Material to process =>
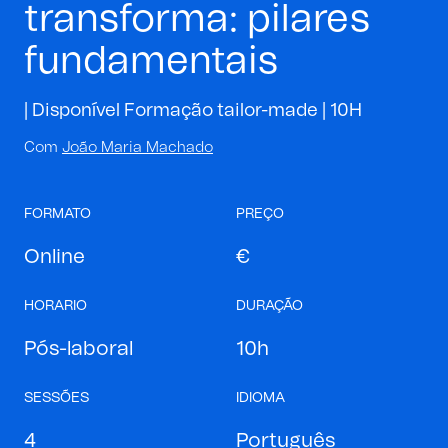
transforma: pilares
fundamentais
| Disponível Formação tailor-made |
10H
Com
João Maria Machado
FORMATO
PREÇO
Online
€
HORARIO
DURAÇÃO
Pós-laboral
10h
SESSÕES
IDIOMA
4
Português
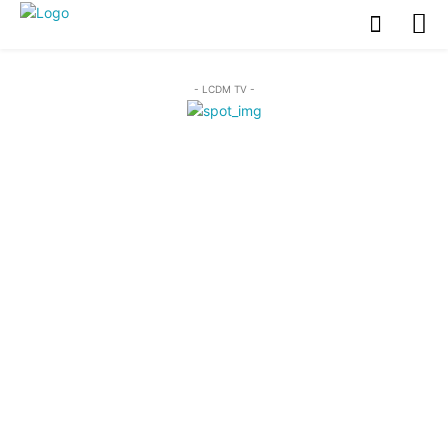
- LCDM TV -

What you have to do => Quote the data above in full and without alteration; skip the pictures.

Written reply =>
transforma: pilares
fundamentais
| Disponível Formação tailor-made |
10H
Com
João Maria Machado
FORMATO
PREÇO
Online
€
HORARIO
DURAÇÃO
Pós-laboral
10h
SESSÕES
IDIOMA
4
Português
- LCDM TV -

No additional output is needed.